Dora stared at her niece, startled out of her reverie. Having raised the girl, she should not have been surprised that Jasmine had articulated her exact thought, but at times the girl’s ability to practically read her mind still took her unawares. She stood up and tied her robe closer around her.
“Yes… she was very much like you. Beautiful. A bit of a rebel when she was your age, also like you. Until she met your father. Charlie was good for her.” Dora paused, remembering how happy her sister had been before Charlie died. “It will be the same for you, I imagine. Someone will come along and make you feel complete, and you won’t feel the need to swim so hard against the current anymore.”
Jasmine suddenly moved toward her and hugged her, hard. It was a rare moment, one of the few times she felt truly connected to her wayward niece.
“G’night Aunt Dora.”
“More like ‘good morning’. Get some sleep now.”
Dora watched Jasmine as she took the stairs, and asked herself once again whether she had done a good enough job of raising her. Had she loved her enough? So much about Jasmine remained an enigma to Dora. Even as a young child, she’d seemed so different from other children. Nothing Dora had ever been able to put her finger on, but there was just something about the girl that set her apart from others, an aloneness that often translated into aloofness.
As Jasmine grew older, the two of them had found themselves at cross purposes more often than not. She remembered the way her niece had displayed no embarrassment in asking about contraceptives when she’d turned sixteen, and all the sleepless nights Dora had endured—especially after the humiliating incident of the sidewalk graffiti. More recently, Dora’s disapproval centered on Jasmine’s lifestyle, the constant late nights and drinking. And tonight, the way she had hugged her, like she was desperate for love. Didn’t she know how much she was loved?
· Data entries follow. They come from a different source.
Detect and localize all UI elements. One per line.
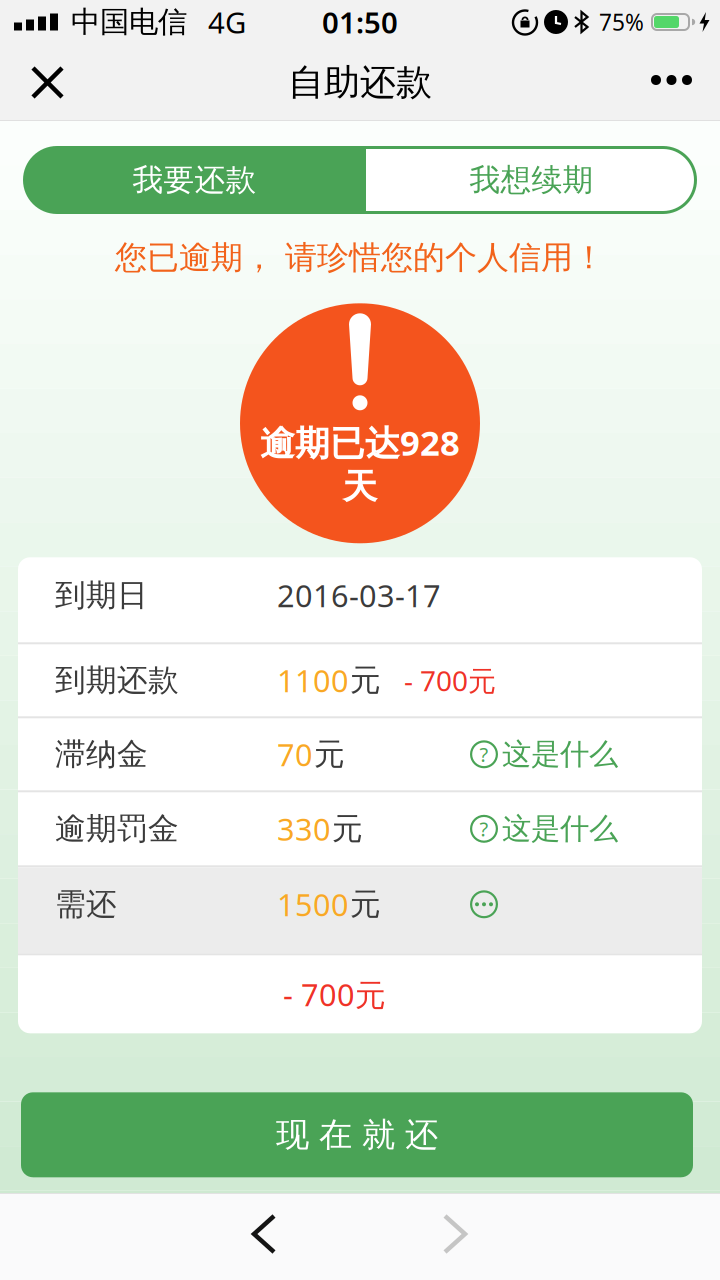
staticText: 需还 bbox=[55, 886, 117, 923]
staticText: 元 bbox=[350, 886, 381, 923]
staticText: - 700元 bbox=[283, 974, 386, 1015]
staticText: 滞纳金 bbox=[55, 736, 148, 773]
staticText: 元 bbox=[314, 736, 345, 773]
staticText: 这是什么 bbox=[502, 736, 618, 772]
button[interactable]: 我想续期 bbox=[366, 146, 697, 214]
staticText: ? bbox=[480, 816, 488, 842]
button[interactable] bbox=[651, 75, 720, 90]
staticText: 01:50 bbox=[322, 2, 398, 42]
staticText: 您已逾期， 请珍惜您的个人信用！ bbox=[115, 238, 605, 277]
staticText: 1100 bbox=[277, 660, 349, 701]
staticText: 中国电信 bbox=[71, 4, 187, 40]
staticText: 70 bbox=[277, 734, 313, 775]
staticText: - 700元 bbox=[404, 662, 496, 699]
staticText: ? bbox=[480, 741, 488, 768]
button[interactable] bbox=[0, 1194, 274, 1252]
staticText: 75% bbox=[599, 7, 644, 37]
staticText: 到期还款 bbox=[55, 662, 179, 699]
button[interactable]: ? bbox=[470, 811, 618, 847]
button[interactable]: 现 在 就 还 bbox=[21, 1092, 693, 1177]
button[interactable]: 我要还款 bbox=[23, 146, 366, 214]
staticText: 自助还款 bbox=[288, 60, 432, 105]
staticText: 4G bbox=[208, 2, 246, 42]
staticText: 现 在 就 还 bbox=[276, 1114, 438, 1155]
staticText: 2016-03-17 bbox=[277, 575, 441, 616]
button[interactable] bbox=[274, 1194, 465, 1252]
button[interactable] bbox=[470, 890, 498, 918]
staticText: 1500 bbox=[277, 884, 349, 925]
button[interactable] bbox=[0, 68, 62, 97]
staticText: 逾期已达928 bbox=[260, 419, 460, 465]
staticText: 我要还款 bbox=[132, 161, 256, 199]
staticText: 330 bbox=[277, 808, 331, 849]
staticText: 逾期罚金 bbox=[55, 810, 179, 848]
staticText: 元 bbox=[332, 810, 363, 848]
staticText: 天 bbox=[342, 465, 378, 508]
button[interactable]: ? bbox=[470, 736, 618, 772]
staticText: 我想续期 bbox=[470, 161, 594, 199]
staticText: 元 bbox=[350, 662, 381, 699]
staticText: 这是什么 bbox=[502, 811, 618, 847]
staticText: 到期日 bbox=[55, 576, 148, 614]
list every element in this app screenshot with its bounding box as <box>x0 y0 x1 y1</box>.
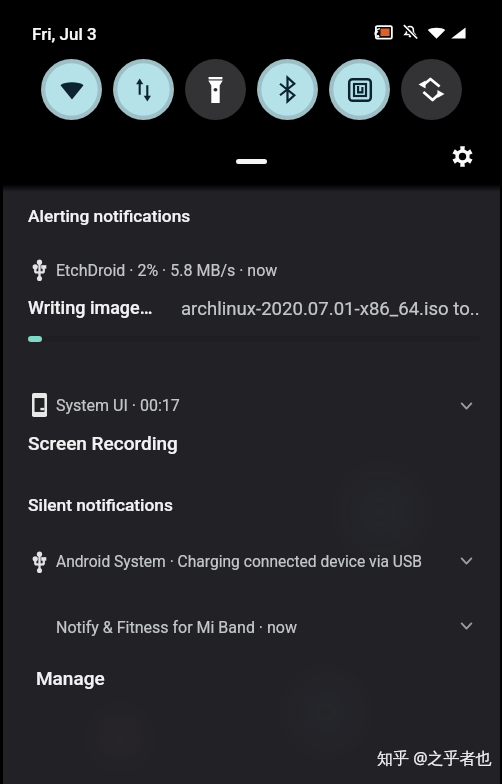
staticText: EtchDroid · 2% · 5.8 MB/s · now <box>56 261 278 280</box>
staticText: Silent notifications <box>28 495 173 515</box>
button[interactable]: Expand shade <box>236 159 267 164</box>
button[interactable]: Settings <box>447 141 477 171</box>
button[interactable]: Expand <box>454 549 478 573</box>
button[interactable]: Expand <box>454 614 478 638</box>
button[interactable]: Quick setting <box>185 59 246 120</box>
staticText: Fri, Jul 3 <box>32 24 97 44</box>
staticText: Android System · Charging connected devi… <box>56 553 422 571</box>
button[interactable]: Expand <box>454 394 478 418</box>
staticText: archlinux-2020.07.01-x86_64.iso to.. <box>181 298 480 320</box>
staticText: Writing image… <box>28 297 153 318</box>
button[interactable]: Quick setting <box>41 59 102 120</box>
button[interactable]: Manage <box>36 667 105 689</box>
staticText: System UI · 00:17 <box>56 396 180 415</box>
staticText: Notify & Fitness for Mi Band · now <box>56 618 297 637</box>
staticText: Manage <box>36 667 105 689</box>
button[interactable]: Quick setting <box>401 59 462 120</box>
staticText: 知乎 @之乎者也 <box>377 747 492 769</box>
staticText: Alerting notifications <box>28 206 191 226</box>
button[interactable]: Quick setting <box>329 59 390 120</box>
staticText: Screen Recording <box>28 432 178 454</box>
button[interactable]: Quick setting <box>113 59 174 120</box>
button[interactable]: Quick setting <box>257 59 318 120</box>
Dora remained staring after her niece disappeared up the stairs. The feeling that Jasmine was headed for disaster had been strong lately, although she couldn’t say why exactly. Perhaps it was just that Jasmine so closely resembled Lilli now, causing Dora to connect her sister’s terrible fate with the child. Dora had always been vigilant with Jasmine, never having gotten over her guilt at having left Lilli alone on the night of her death, yet her efforts were more often than not in vain. She’s not Lilli. Nothing will happen to her. Then, reminding herself that she had always done her very best for the girl, she followed her niece upstairs to try to get a couple of hours sleep.